Ask The Agent: Our Home Value Has Dropped, What Now?
Posted on November 11th, 2007 by Jonathan Dalton
From Trulia Voices last night …
“I have a home in Laveen on 64th and Baseline. Home is 11 months old and is 1268 sq ft; we paid $192k (2 bed, 1 loft, 2.5 bath, 1 car garage) but have also invested an additional $10k in upgrades since we moved in. Our Zillow estimate is showing as $214k. We want to sell our home and move to Queen Creek, Gilbert, Chandler or Maricopa. The problem is: our home builder is still building in our neighborhood and selling our exact model with many incentives for much less than what we paid just months ago. What are our options? … Is there a way to “trade” homes easily for one of our preferred areas? We want out ASAP.”
There’s a real simple answer to this question:
- Match the builder’s incentives and sell at a loss.
- Stay put.
I’m wondering if something is missing from the explanation. Selling because the values have dropped doesn’t make a great deal of sense, especially when there’s a chance the value of the next home may also fall before it rises given current market conditions.
Patrick Mahoney speculated the 11-month timeframe may suggest financing with an ARM that is due to reset in the extremely near future. That would explain the immediacy.
As to the idea of a trade it’s possible there’s an investor who might be interested, especially when properties in Queen Creek or Maricopa are involved. Not so much for Gilbert or Chandler where values have declined to a far lesser degree than the outlying areas in Pinal County.

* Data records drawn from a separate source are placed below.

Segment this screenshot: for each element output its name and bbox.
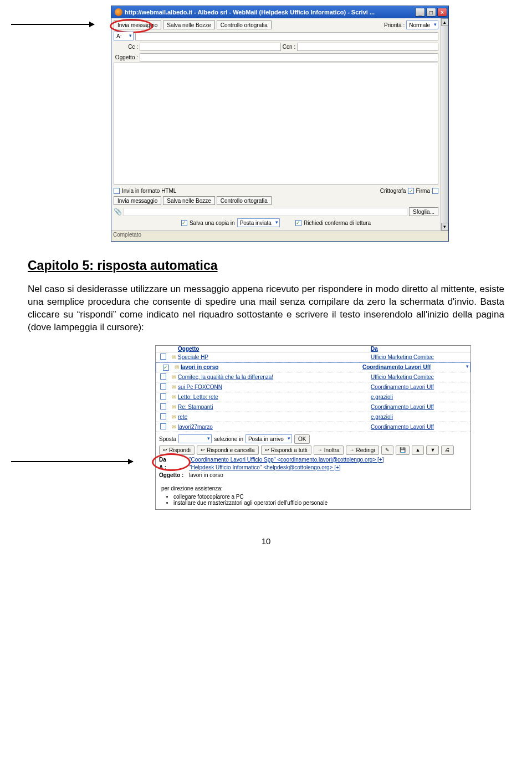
priority-select[interactable]: Normale [406, 21, 438, 29]
save-copy-checkbox[interactable]: ✓ Salva una copia in Posta inviata [181, 218, 280, 227]
row-from[interactable]: Ufficio Marketing Comitec [371, 374, 470, 380]
chapter-paragraph: Nel caso si desiderasse utilizzare un me… [28, 283, 504, 334]
subject-input[interactable] [140, 53, 438, 62]
inbox-row[interactable]: ✉retee.grazioli [156, 412, 470, 422]
row-from[interactable]: Coordinamento Lavori Uff [371, 424, 470, 430]
inbox-row[interactable]: ✓✉lavori in corsoCoordinamento Lavori Uf… [156, 362, 470, 372]
move-ok-button[interactable]: OK [294, 434, 310, 444]
envelope-icon: ✉ [170, 354, 178, 360]
row-from[interactable]: e.grazioli [371, 414, 470, 420]
col-from[interactable]: Da [371, 346, 470, 352]
inbox-header: Oggetto Da [156, 346, 470, 352]
row-checkbox[interactable] [160, 383, 166, 390]
row-checkbox[interactable] [160, 354, 166, 360]
row-checkbox[interactable] [160, 393, 166, 400]
envelope-icon: ✉ [170, 414, 178, 420]
envelope-icon: ✉ [170, 394, 178, 400]
to-selector[interactable]: A: [114, 32, 134, 40]
redirect-icon: → [350, 447, 355, 453]
window-titlebar: http://webmail.albedo.it - Albedo srl - … [111, 6, 448, 18]
up-button[interactable]: ▲ [412, 445, 424, 455]
forward-icon: → [318, 447, 323, 453]
row-subject[interactable]: Comitec, la qualità che fa la differenza… [178, 374, 371, 380]
row-from[interactable]: e.grazioli [371, 394, 470, 400]
save-copy-folder-select[interactable]: Posta inviata [237, 218, 280, 227]
envelope-icon: ✉ [173, 364, 181, 370]
row-subject[interactable]: Re: Stampanti [178, 404, 371, 410]
inbox-row[interactable]: ✉sui Pc FOXCONNCoordinamento Lavori Uff [156, 382, 470, 392]
scroll-up-icon[interactable]: ▴ [441, 18, 448, 26]
message-preview: per direzione assistenza: collegare foto… [156, 482, 470, 509]
minimize-button[interactable]: _ [415, 8, 425, 17]
row-checkbox[interactable] [160, 403, 166, 409]
row-checkbox[interactable]: ✓ [163, 365, 169, 371]
priority-label: Priorità : [384, 22, 405, 28]
inbox-row[interactable]: ✉Re: StampantiCoordinamento Lavori Uff [156, 402, 470, 412]
attachment-field[interactable] [124, 208, 407, 216]
receipt-checkbox[interactable]: ✓ Richiedi conferma di lettura [295, 220, 371, 226]
inbox-panel: Oggetto Da ✉Speciale HPUfficio Marketing… [155, 345, 471, 510]
move-sel-label: selezione in [214, 436, 243, 442]
maximize-button[interactable]: □ [426, 8, 436, 17]
row-subject[interactable]: rete [178, 414, 371, 420]
close-button[interactable]: × [437, 8, 447, 17]
to-input[interactable] [135, 32, 438, 40]
move-label: Sposta [159, 436, 176, 442]
row-checkbox[interactable] [160, 413, 166, 419]
message-body[interactable] [114, 63, 438, 185]
move-folder-select[interactable]: Posta in arrivo [245, 434, 292, 443]
browse-button[interactable]: Sfoglia... [409, 207, 438, 216]
html-checkbox[interactable]: Invia in formato HTML [114, 188, 176, 194]
cc-input[interactable] [140, 43, 281, 51]
sign-checkbox[interactable]: Firma [416, 188, 438, 194]
subject-label: Oggetto : [114, 54, 138, 60]
print-button[interactable]: 🖨 [441, 445, 454, 455]
row-subject[interactable]: Letto: Letto: rete [178, 394, 371, 400]
attachment-icon: 📎 [114, 208, 122, 216]
to-value[interactable]: "Helpdesk Ufficio Informatico" <helpdesk… [189, 464, 341, 470]
up-icon: ▲ [416, 447, 421, 453]
save-draft-button-bottom[interactable]: Salva nelle Bozze [163, 196, 215, 205]
row-from[interactable]: Coordinamento Lavori Uff [362, 364, 462, 370]
save-draft-button[interactable]: Salva nelle Bozze [163, 21, 215, 29]
row-subject[interactable]: lavori in corso [181, 364, 362, 370]
row-from[interactable]: Coordinamento Lavori Uff [371, 384, 470, 390]
inbox-row[interactable]: ✉Letto: Letto: retee.grazioli [156, 392, 470, 402]
inbox-row[interactable]: ✉Comitec, la qualità che fa la differenz… [156, 372, 470, 382]
tool-button-1[interactable]: ✎ [381, 445, 393, 455]
send-button-bottom[interactable]: Invia messaggio [114, 196, 161, 205]
reply-delete-button[interactable]: ↩Rispondi e cancella [197, 445, 259, 455]
forward-button[interactable]: →Inoltra [314, 445, 344, 455]
annotation-arrow-top [11, 24, 94, 25]
row-from[interactable]: Coordinamento Lavori Uff [371, 404, 470, 410]
row-subject[interactable]: Speciale HP [178, 354, 371, 360]
row-from[interactable]: Ufficio Marketing Comitec [371, 354, 470, 360]
row-subject[interactable]: sui Pc FOXCONN [178, 384, 371, 390]
scroll-down-icon[interactable]: ▾ [441, 223, 448, 231]
row-checkbox[interactable] [160, 423, 166, 429]
tool-icon: ✎ [385, 447, 390, 453]
from-value[interactable]: "Coordinamento Lavori Ufficio Spp" <coor… [189, 457, 383, 463]
ccn-input[interactable] [297, 43, 438, 51]
chapter-title: Capitolo 5: risposta automatica [28, 258, 504, 273]
col-subject[interactable]: Oggetto [178, 346, 371, 352]
spellcheck-button-bottom[interactable]: Controllo ortografia [217, 196, 272, 205]
reply-all-icon: ↩ [265, 447, 269, 453]
row-subject[interactable]: lavori27marzo [178, 424, 371, 430]
move-select[interactable] [178, 434, 212, 443]
cc-label: Cc : [114, 44, 138, 50]
reply-all-button[interactable]: ↩Rispondi a tutti [261, 445, 311, 455]
annotation-circle-reply [152, 453, 191, 471]
spellcheck-button[interactable]: Controllo ortografia [217, 21, 272, 29]
inbox-row[interactable]: ✉Speciale HPUfficio Marketing Comitec [156, 352, 470, 362]
envelope-icon: ✉ [170, 374, 178, 380]
scrollbar[interactable]: ▴ ▾ [441, 18, 448, 231]
inbox-row[interactable]: ✉lavori27marzoCoordinamento Lavori Uff [156, 422, 470, 432]
envelope-icon: ✉ [170, 404, 178, 410]
row-checkbox[interactable] [160, 373, 166, 380]
encrypt-checkbox[interactable]: Crittografa✓ [380, 188, 415, 194]
annotation-arrow-bottom [11, 461, 133, 462]
redirect-button[interactable]: →Redirigi [346, 445, 379, 455]
tool-button-2[interactable]: 💾 [396, 445, 410, 455]
down-button[interactable]: ▼ [426, 445, 439, 455]
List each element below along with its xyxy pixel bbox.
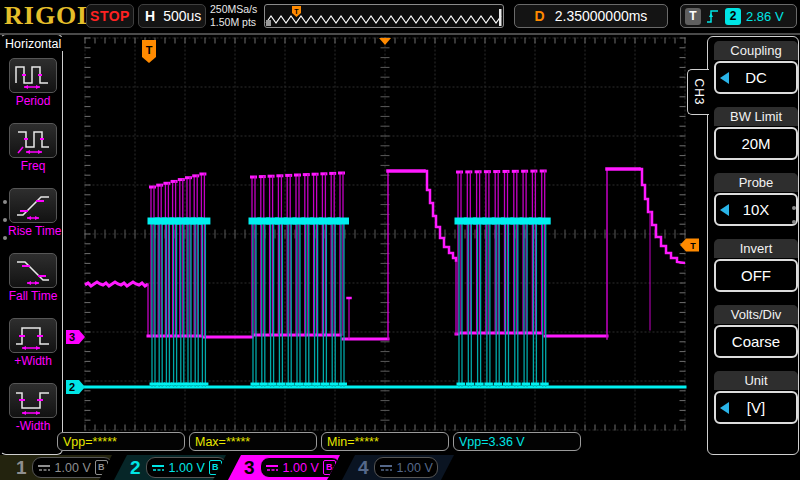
softkey-unit[interactable]: Unit [V] <box>714 371 798 424</box>
trigger-info-box[interactable]: T 2 2.86 V <box>680 4 797 28</box>
measure-item-rise-time[interactable]: Rise Time <box>8 188 58 238</box>
arrow-left-icon <box>720 204 729 216</box>
channel-4-scale: 1.00 V <box>397 461 433 475</box>
horizontal-timebase-box[interactable]: H 500us <box>138 4 206 28</box>
fall-time-icon <box>14 257 52 285</box>
trigger-source-badge: 2 <box>725 8 741 25</box>
brand-logo: RIGOL <box>4 1 96 31</box>
trigger-level-value: 2.86 V <box>746 9 784 24</box>
svg-text:3: 3 <box>69 331 75 343</box>
plus-width-icon <box>14 322 52 350</box>
channel-1-number: 1 <box>16 455 27 480</box>
trigger-label: T <box>685 8 701 25</box>
delay-value: 2.35000000ms <box>555 8 648 24</box>
measure-menu: Horizontal Period Freq Rise <box>0 33 63 455</box>
ground-coupling-icon <box>151 463 165 473</box>
channel-2-number: 2 <box>130 455 141 480</box>
bw-limit-indicator: B <box>95 460 108 475</box>
delay-box[interactable]: D 2.35000000ms <box>514 4 668 28</box>
ground-coupling-icon <box>37 463 51 473</box>
rise-time-icon <box>14 192 52 220</box>
waveform-preview[interactable]: T <box>264 4 504 28</box>
waveform-display: TT32 <box>0 0 800 480</box>
preview-wave-icon: T <box>265 5 503 27</box>
channel-3-scale: 1.00 V <box>283 461 319 475</box>
channel-1-scale: 1.00 V <box>55 461 91 475</box>
measurement-bar: Vpp=***** Max=***** Min=***** Vpp=3.36 V <box>57 432 581 453</box>
arrow-left-icon <box>720 402 729 414</box>
svg-text:T: T <box>294 8 299 15</box>
softkey-coupling[interactable]: Coupling DC <box>714 41 798 94</box>
rising-edge-icon <box>706 8 720 25</box>
channel-3-number: 3 <box>244 455 255 480</box>
measure-item-freq[interactable]: Freq <box>8 123 58 173</box>
page-dot <box>3 218 7 222</box>
measurement-slot-2[interactable]: Max=***** <box>189 432 317 451</box>
ground-coupling-icon <box>379 463 393 473</box>
measure-item-nwidth[interactable]: -Width <box>8 383 58 433</box>
page-dot <box>792 220 796 224</box>
timebase-value: 500us <box>163 8 201 24</box>
svg-text:2: 2 <box>69 381 75 393</box>
measurement-slot-1[interactable]: Vpp=***** <box>57 432 185 451</box>
ground-coupling-icon <box>265 463 279 473</box>
channel-2-scale: 1.00 V <box>169 461 205 475</box>
delay-label: D <box>535 8 545 24</box>
channel-2-status[interactable]: 2 1.00 V B <box>114 455 226 480</box>
measure-item-fall-time[interactable]: Fall Time <box>8 253 58 303</box>
channel-tab: CH3 <box>687 69 709 115</box>
softkey-probe[interactable]: Probe 10X <box>714 173 798 226</box>
softkey-volts-div[interactable]: Volts/Div Coarse <box>714 305 798 358</box>
svg-text:T: T <box>146 44 153 56</box>
channel-3-status[interactable]: 3 1.00 V B <box>228 455 340 480</box>
bw-limit-indicator: B <box>323 460 336 475</box>
acquisition-info: 250MSa/s 1.50M pts <box>210 3 257 29</box>
channel-4-status[interactable]: 4 1.00 V <box>342 455 454 480</box>
run-state-indicator[interactable]: STOP <box>86 4 134 28</box>
run-state-label: STOP <box>90 8 130 24</box>
channel-1-status[interactable]: 1 1.00 V B <box>0 455 112 480</box>
measurement-slot-4[interactable]: Vpp=3.36 V <box>453 432 581 451</box>
minus-width-icon <box>14 387 52 415</box>
sample-rate: 250MSa/s <box>210 3 257 16</box>
page-dot <box>3 236 7 240</box>
channel-menu: CH3 Coupling DC BW Limit 20M Probe 10X I… <box>684 33 800 457</box>
period-icon <box>14 62 52 90</box>
top-status-bar: RIGOL STOP H 500us 250MSa/s 1.50M pts T … <box>0 0 800 35</box>
freq-icon <box>14 127 52 155</box>
measurement-slot-3[interactable]: Min=***** <box>321 432 449 451</box>
measure-menu-title: Horizontal <box>3 37 63 51</box>
channel-4-number: 4 <box>358 455 369 480</box>
softkey-invert[interactable]: Invert OFF <box>714 239 798 292</box>
page-dot <box>792 206 796 210</box>
channel-status-bar: 1 1.00 V B 2 1.00 V B 3 <box>0 455 800 480</box>
bw-limit-indicator: B <box>209 460 222 475</box>
measure-item-period[interactable]: Period <box>8 58 58 108</box>
h-label: H <box>145 8 155 24</box>
page-dot <box>3 200 7 204</box>
softkey-bw-limit[interactable]: BW Limit 20M <box>714 107 798 160</box>
memory-depth: 1.50M pts <box>210 16 257 29</box>
measure-item-pwidth[interactable]: +Width <box>8 318 58 368</box>
arrow-left-icon <box>720 72 729 84</box>
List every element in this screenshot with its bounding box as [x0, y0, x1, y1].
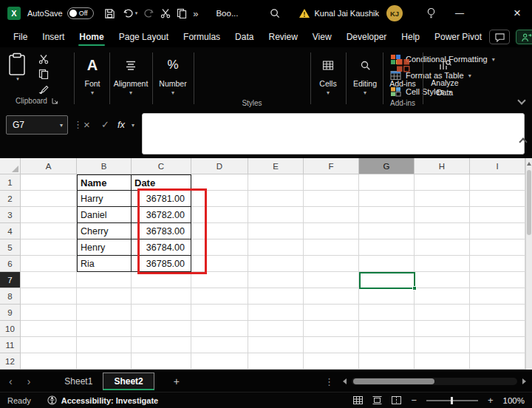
cell-H2[interactable] [415, 191, 470, 207]
undo-dropdown-icon[interactable]: ▾ [135, 10, 138, 16]
cell-I2[interactable] [470, 191, 525, 207]
cell-D6[interactable] [191, 256, 248, 272]
cell-A10[interactable] [21, 321, 77, 337]
cell-G9[interactable] [359, 305, 415, 321]
cell-E1[interactable] [248, 174, 304, 191]
scroll-right-icon[interactable] [522, 378, 526, 384]
cell-G6[interactable] [359, 256, 415, 272]
name-box[interactable]: G7 ▾ [6, 115, 68, 135]
row-header-8[interactable]: 8 [0, 288, 21, 305]
sheet-tab-sheet1[interactable]: Sheet1 [54, 373, 103, 390]
menu-data[interactable]: Data [228, 27, 261, 47]
cell-A3[interactable] [21, 207, 77, 223]
quick-access-overflow-icon[interactable]: » [193, 8, 198, 19]
cell-A6[interactable] [21, 256, 77, 272]
cell-C12[interactable] [132, 353, 191, 370]
cell-B9[interactable] [77, 305, 132, 321]
document-title[interactable]: Boo... [216, 9, 238, 18]
cell-H3[interactable] [415, 207, 470, 223]
undo-button[interactable]: ▾ [123, 8, 138, 18]
scroll-up-icon[interactable] [527, 162, 531, 166]
cell-F2[interactable] [304, 191, 359, 207]
row-header-6[interactable]: 6 [0, 256, 21, 272]
accessibility-status[interactable]: Accessibility: Investigate [61, 396, 158, 405]
vertical-scroll-thumb[interactable] [527, 170, 531, 235]
row-header-9[interactable]: 9 [0, 305, 21, 321]
avatar[interactable]: KJ [386, 5, 403, 21]
autosave-toggle[interactable]: Off [67, 7, 94, 19]
cell-G5[interactable] [359, 239, 415, 256]
save-icon[interactable] [104, 8, 115, 19]
cell-D4[interactable] [191, 223, 248, 239]
menu-view[interactable]: View [305, 27, 339, 47]
horizontal-scroll-thumb[interactable] [353, 378, 434, 384]
cell-A2[interactable] [21, 191, 77, 207]
cell-F12[interactable] [304, 353, 359, 370]
row-header-3[interactable]: 3 [0, 207, 21, 223]
font-group-button[interactable]: A Font ▾ [75, 47, 109, 109]
cell-D12[interactable] [191, 353, 248, 370]
cell-B8[interactable] [77, 288, 132, 305]
column-header-F[interactable]: F [304, 158, 359, 174]
warning-icon[interactable] [299, 8, 310, 18]
cell-B3[interactable]: Daniel [77, 207, 132, 223]
cell-I1[interactable] [470, 174, 525, 191]
menu-developer[interactable]: Developer [339, 27, 395, 47]
cell-E5[interactable] [248, 239, 304, 256]
enter-icon[interactable]: ✓ [101, 119, 109, 130]
accessibility-icon[interactable] [47, 395, 57, 405]
zoom-in-button[interactable]: + [488, 395, 494, 406]
minimize-button[interactable]: — [452, 4, 467, 22]
name-box-dropdown-icon[interactable]: ▾ [60, 122, 67, 129]
sheet-prev-icon[interactable]: ‹ [6, 375, 16, 387]
cell-C5[interactable]: 36784.00 [132, 239, 191, 256]
cancel-icon[interactable]: × [83, 118, 90, 131]
cell-D8[interactable] [191, 288, 248, 305]
cell-A8[interactable] [21, 288, 77, 305]
menu-formulas[interactable]: Formulas [176, 27, 228, 47]
cell-G12[interactable] [359, 353, 415, 370]
cell-H6[interactable] [415, 256, 470, 272]
zoom-slider[interactable] [426, 400, 478, 401]
menu-insert[interactable]: Insert [35, 27, 72, 47]
row-header-5[interactable]: 5 [0, 239, 21, 256]
cell-I10[interactable] [470, 321, 525, 337]
cell-F1[interactable] [304, 174, 359, 191]
cell-G2[interactable] [359, 191, 415, 207]
menu-page-layout[interactable]: Page Layout [112, 27, 176, 47]
redo-button[interactable] [143, 8, 154, 18]
cell-B5[interactable]: Henry [77, 239, 132, 256]
zoom-out-button[interactable]: − [411, 395, 417, 406]
menu-file[interactable]: File [6, 27, 35, 47]
cell-H11[interactable] [415, 337, 470, 353]
column-header-A[interactable]: A [21, 158, 77, 174]
cell-G11[interactable] [359, 337, 415, 353]
copy-ribbon-icon[interactable] [38, 69, 49, 79]
cell-D11[interactable] [191, 337, 248, 353]
column-header-H[interactable]: H [415, 158, 470, 174]
cell-A1[interactable] [21, 174, 77, 191]
cut-icon[interactable] [160, 8, 171, 18]
cell-G10[interactable] [359, 321, 415, 337]
sheet-tab-sheet2[interactable]: Sheet2 [103, 373, 154, 390]
cell-B2[interactable]: Harry [77, 191, 132, 207]
cell-H5[interactable] [415, 239, 470, 256]
cut-ribbon-icon[interactable] [38, 54, 49, 64]
cell-G8[interactable] [359, 288, 415, 305]
cell-C4[interactable]: 36783.00 [132, 223, 191, 239]
vertical-scrollbar[interactable] [525, 158, 532, 370]
paste-dropdown-icon[interactable]: ▾ [16, 76, 19, 82]
user-name[interactable]: Kunal Jai Kaushik [315, 9, 379, 18]
cell-B12[interactable] [77, 353, 132, 370]
cell-F4[interactable] [304, 223, 359, 239]
cell-B11[interactable] [77, 337, 132, 353]
cell-E7[interactable] [248, 272, 304, 288]
lightbulb-icon[interactable] [426, 7, 436, 19]
column-header-E[interactable]: E [248, 158, 304, 174]
tab-options-icon[interactable]: ⋮ [324, 376, 334, 387]
cell-G4[interactable] [359, 223, 415, 239]
cell-C6[interactable]: 36785.00 [132, 256, 191, 272]
comments-button[interactable] [489, 30, 510, 44]
cell-C10[interactable] [132, 321, 191, 337]
cell-H7[interactable] [415, 272, 470, 288]
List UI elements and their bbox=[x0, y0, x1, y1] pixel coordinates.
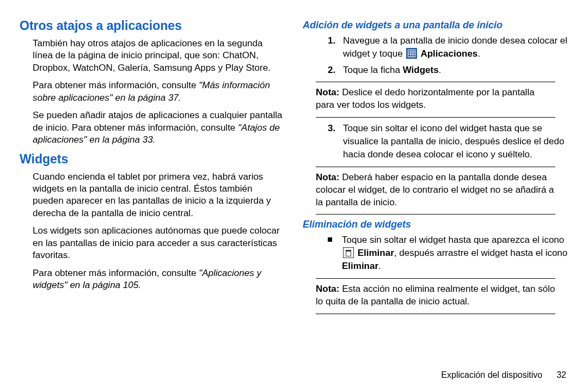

The same may go for an owner-occupied property though there would be a lot of details that would need to be worked out. And if the builder’s driving values down there doesn’t seem to be a great deal of incentive for someone to move to an area where they’d be facing the same issues.
Barring extenuating circumstances such as an ARM resetting, the best option likely will be to stay put and ride out the storm. Moving a property such as the one described will be a little tricky in the best of markets (1-car garages aren’t particularly popular) but almost impossible when prices have to match the builder.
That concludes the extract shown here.